“Extendió la Mano” VI Domingo TO.
Por: M.Carmen Martín Gavillero.
Vita et Pax. Rwanda

Extendió la Mano

“Extendió la Mano” VI Domingo TO.
Por: M.Carmen Martín Gavillero.
Vita et Pax. Rwanda

Textos Litúrgicos:

Lev 13,1-3,44-46
Sal 31
1Cor 10,31-11,1
Mc 1,40-45

No corren buenos tiempos para el contacto físico, uno de los efectos secundarios de la pandemia que nos azota es la prohibición de tocarse; nada de abrazos, ni besos, ni darse la mano, es necesario mantener las distancias de seguridad. Y, bien sabemos cómo nos cuesta mantener estas medidas.

El contacto es sinónimo de calor, afecto, atención, presencia, ternura…También expresa reconocimiento y seguridad. Cuando venimos al mundo, lo primero que experimentamos es que alguien nos recibe y nos toca, y también seremos tocados por última vez algún día. ¿Hay acaso amor verdadero que no extienda la mano para tocar y abrazar la realidad del otro?

Tacto y Contacto.

Las manos son el lugar del tacto y del contacto, lugar de la caricia y el abrazo; son la parte de nuestro cuerpo que expresa nuestra capacidad de crear. Nuestras manos muestran simbólicamente el modo de relacionarnos con los otros, con las cosas, con el mundo. Las manos pueden dar vida o quitarla.

Necesitamos tocar y ser tocados para vivir, necesitamos una espiritualidad que arraigue en nuestras manos, como la de Jesús. ¡Qué poder tienen nuestras manos cuando las tendemos llenas de bendiciones…! ¡Qué fuerza sanadora cuando aprendemos a tocar bien, a tocar despertando esa vida profunda debajo de la piel…!

Todas somos un poco como este leproso del Evangelio y podemos reconocernos en su anhelo de sanación y de abundancia de vida. Y, en otros casos, todas podemos ser también como Jesús para las demás; cuando nuestro corazón está sano, somos capaces de tocar con calidez la vida profunda y escondida de las otras.

Manos transformadas

Las manos, al ser alcanzadas por la Palabra, se transforman en instrumentos que cuidan y protegen la vida, toda vida. Nos hacen artesanas de una cultura de la sobriedad y se unen a otras manos para tejer el manto planetario de la vida y de la paz.

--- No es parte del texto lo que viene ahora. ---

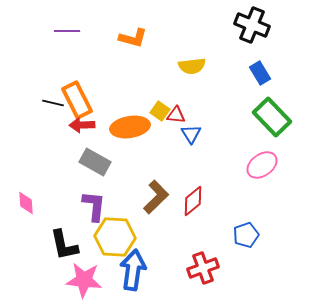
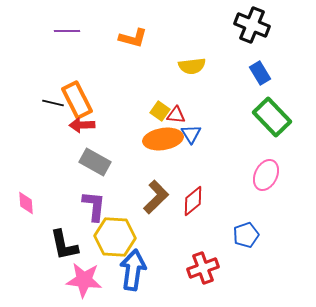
orange ellipse: moved 33 px right, 12 px down
pink ellipse: moved 4 px right, 10 px down; rotated 28 degrees counterclockwise
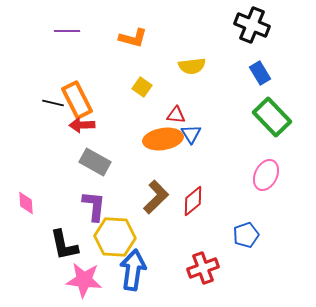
yellow square: moved 18 px left, 24 px up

Hay manos que realizan grandes proyectos, gestas heroicas, duros trabajos. Otras arrancan melodías sorprendentes a opacos instrumentos. Muchas otras, anónimas, dan vida en gestos hechos de realidades muy sencillas: poner amor y ternura en la belleza que no dura, en la comida que desaparece, en la ropa que se arruga de nuevo, en el orden que se desordena, en la limpieza que no brilla nunca…

Manos que, ungidas por el Espíritu, amasan en la cotidianidad el pan de la sororidad; que dan, comparten, no acaparan para sí, sino que sostienen, apoyan, colaboran, abrazan, curan. Manos que saben acariciar con ternura y pasión; que aguantan, sostienen, levantan al caído, curan heridas, las ungen con el ungüento de la entrañable ternura.

Manos, al fin, que pasan por la vida sencillamente, sin ruido y sin alarde, en ese diario pasar por la vida “echando una mano”, o “haciendo el bien”, como Jesús.